I assume you're referring to the "Time Gap Objection" page...

http://math.ucr.edu/home/baez/physic.../twin_gap.html

...which says

 The apparent "gap" is just an accounting error, caused by switching from one frame to another.
The "accounting error" is basically changing the "zero point" of time; the outbound reference frame has a "zero" of time that is about 13 years and 8 months earlier than the "zero" point of time in the inbound reference frame. So when you switch frames, you have to switch zeros of time as well. That adds 13 years and 8 months to Terence's clock as seen by Stella.

 Quote by Underwood Seems like if the gap is an error, then it would also have to be an error for the traveler twin to say that the stay-home twin ages slower when the traveler's going away, and when he's coming back.
Why do you think the two have to be connected? "Ages slower" refers to the *rate* at which time "flows" in one frame compared to the other; it doesn't say anything about where the "zero point" of time is set.

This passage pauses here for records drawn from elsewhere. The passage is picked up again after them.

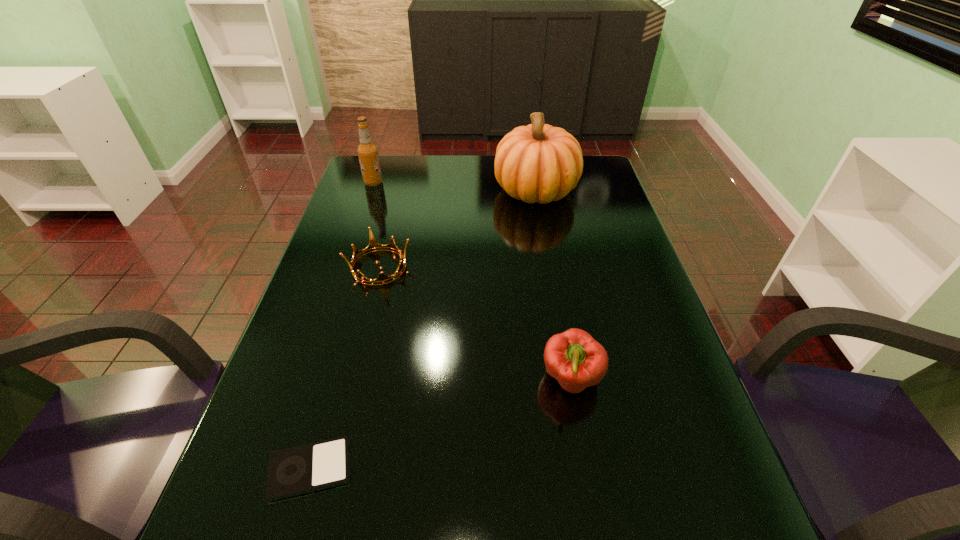 Where is `vacant space that satisfies the following two spatial constraints: 1. on the back side of the bell pepper; 2. on the left side of the shortest object`? The width and height of the screenshot is (960, 540). vacant space that satisfies the following two spatial constraints: 1. on the back side of the bell pepper; 2. on the left side of the shortest object is located at coordinates (335, 380).

This screenshot has width=960, height=540. What are the coordinates of `vacant space that satisfies the following two spatial constraints: 1. on the front label of the beer bottle; 2. on the back side of the pumpkin` in the screenshot? It's located at (371, 190).

Find the location of `free space that satisfies the following two spatial constraints: 1. on the back side of the bell pepper; 2. on the left side of the shortest object`. free space that satisfies the following two spatial constraints: 1. on the back side of the bell pepper; 2. on the left side of the shortest object is located at coordinates (335, 380).

Identify the location of vacant area in the image that satisfies the following two spatial constraints: 1. on the front label of the iPod; 2. on the right side of the beer bottle. (277, 469).

Locate an element on the screen. The height and width of the screenshot is (540, 960). free space that satisfies the following two spatial constraints: 1. on the front label of the beer bottle; 2. on the left side of the fourth farthest object is located at coordinates (307, 380). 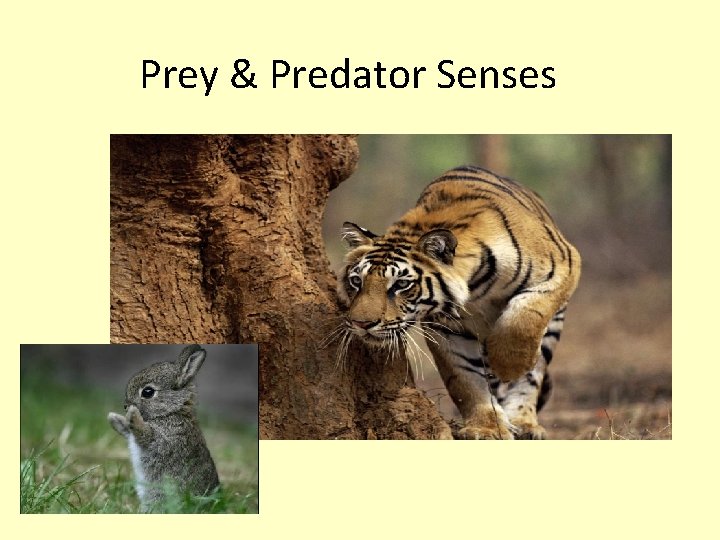 The height and width of the screenshot is (540, 720). In order to click on right front leg in this screenshot , I will do `click(467, 384)`. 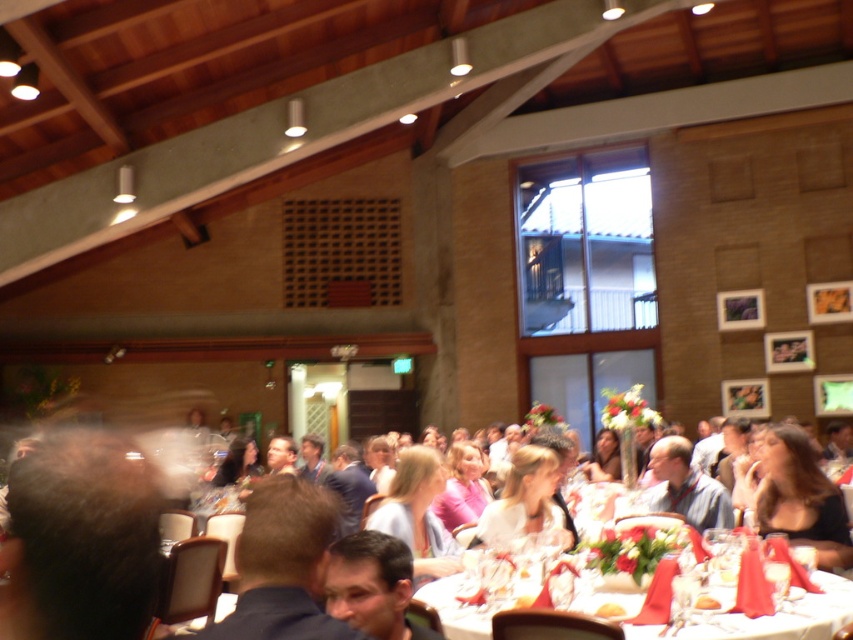 You are a guest at the event and want to locate the dessert table. You see the white tablecloth at center and the yellow cake at center. Which object is positioned to the right of the other?

The white tablecloth at center is to the right of the yellow cake at center.

You are a server at the event and need to place a new white glossy bread at lower right on the white tablecloth at center. Will the bread fit entirely on the tablecloth without hanging over the edges?

The white tablecloth at center has a larger width than the white glossy bread at lower right, so the bread will fit entirely on the tablecloth without hanging over the edges.

You are standing at the entrance of the hall and want to take a photo of the point at coordinates point (624, 609). Your camera has a focal length of 50mm and a sensor size of 24mm. What is the minimum distance you need to move forward to ensure the point is within the camera frame?

The point at coordinates point (624, 609) is 3.03 meters away from the camera. To ensure it is within the frame, you need to move forward until the distance is less than or equal to the camera sensor size divided by the focal length multiplied by the sensor size. However, without specific field of view calculations, the current distance of 3.03 meters may already be within the frame. Further calculations are needed for precise adjustment. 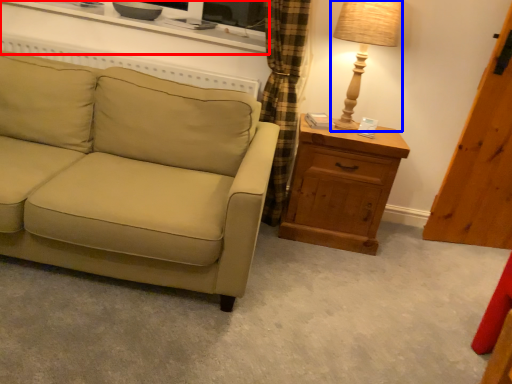 Question: Which of the following is the closest to the observer, entertainment center (highlighted by a red box) or table lamp (highlighted by a blue box)?

Choices:
 (A) entertainment center
 (B) table lamp

Answer: (B) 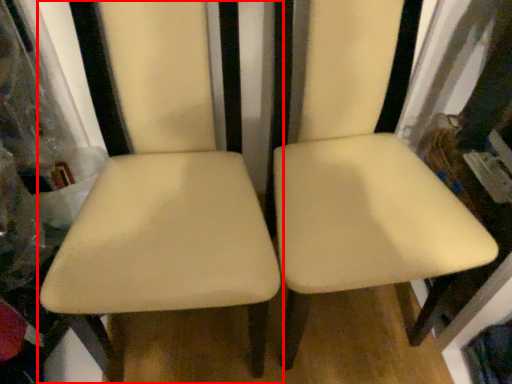 Question: Observing the image, what is the correct spatial positioning of chair (annotated by the red box) in reference to chair?

Choices:
 (A) left
 (B) right

Answer: (A) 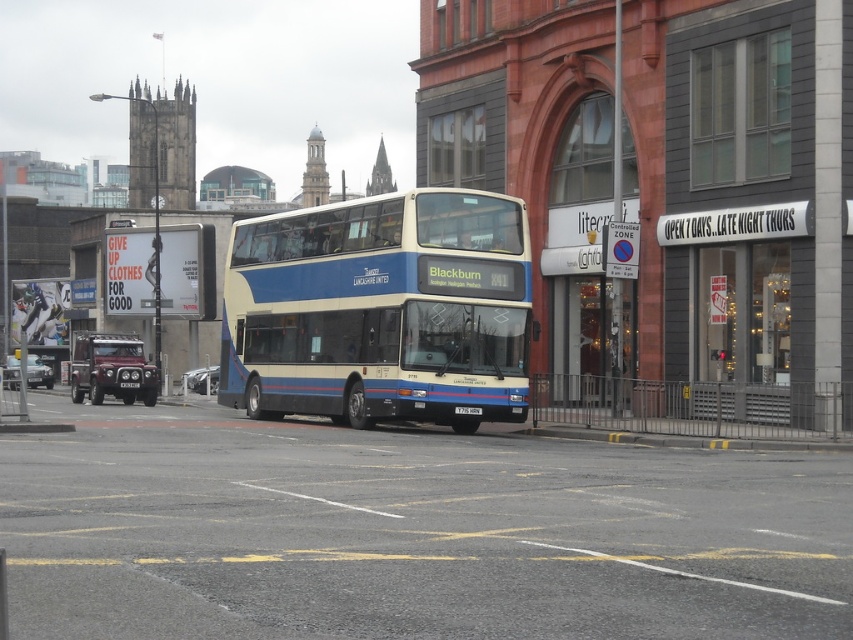 You are a delivery driver who needs to park your 5.5 meter long truck between the metallic silver car at lower left and the black plastic license plate at center. Is there enough space?

The metallic silver car at lower left and black plastic license plate at center are 25.79 meters apart. Since your truck is only 5.5 meters long, there is more than enough space to park between them.

You are standing on the sidewalk and see two points marked on the road ahead. The first point is at coordinates point (26, 376) and the second is at point (187, 376). Which point is closer to you?

Point (26, 376) is closer to the viewer than point (187, 376). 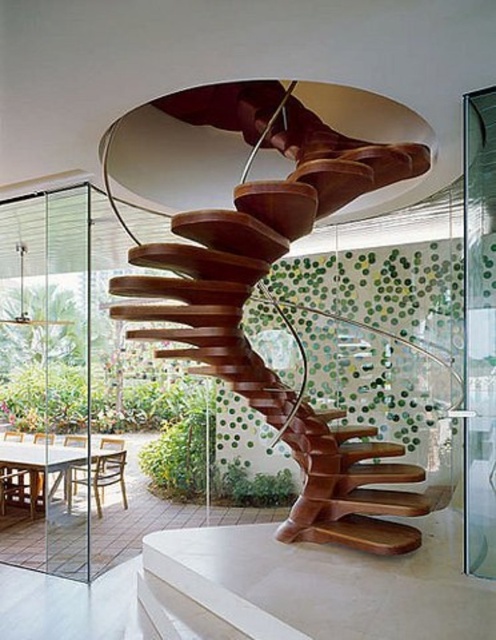 Does wooden spiral staircase at center appear over transparent glass door at left?

Correct, wooden spiral staircase at center is located above transparent glass door at left.

The height and width of the screenshot is (640, 496). In order to click on wooden spiral staircase at center in this screenshot , I will do `click(261, 278)`.

This screenshot has height=640, width=496. Identify the location of wooden spiral staircase at center. (261, 278).

Who is more forward, [51,566] or [493,358]?

Point [493,358]

This screenshot has width=496, height=640. What do you see at coordinates (46, 372) in the screenshot? I see `transparent glass door at left` at bounding box center [46, 372].

Where is `transparent glass door at left`? transparent glass door at left is located at coordinates (46, 372).

I want to click on transparent glass door at left, so click(x=46, y=372).

Which is in front, point (225, 275) or point (465, 160)?

Point (465, 160) is in front.

Can you confirm if wooden spiral staircase at center is positioned to the right of transparent glass door at right?

Incorrect, wooden spiral staircase at center is not on the right side of transparent glass door at right.

Between point (154, 244) and point (478, 122), which one is positioned behind?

On the Time Gap Objection page, it says:

 During the Outbound Leg, Terence ages less than two months, according to Stella. (12 Stella-months / time dilation factor of 7.) During the Inbound Leg, Terence also ages less than two months, according to Stella, by the same computation.
So Terence does "age slower", according to Stella, on *both* legs, in this interpretation, even though he ends up older at the end (because of the change in "zero point" of time).

 Quote by Underwood I hear lots of people talk like that's true.
I suspect that's because they're trying to use a different interpretation than the "Time Gap" one. For example, check out the Doppler Shift Analysis page in the FAQ.

The key is that there is not a single unique "right answer" for most of these questions; how you answer them depends on how you interpret various observer-dependent quantities. The only question that has to have a unique answer is, how do the two twins' ages compare *when they meet again*. That answer is unique because both twins are at the same location at the same time, so none of the ambiguities in interpretation come into play.

 Quote by PeterDonis Why do you think the two have to be connected?
I'm just saying that if the traveling guy says that his home-staying twin's total aging while he is gone is the sum of 3 parts, then if one of the 3 parts is an error, the other 2 parts can't be right either. Because the sum is right.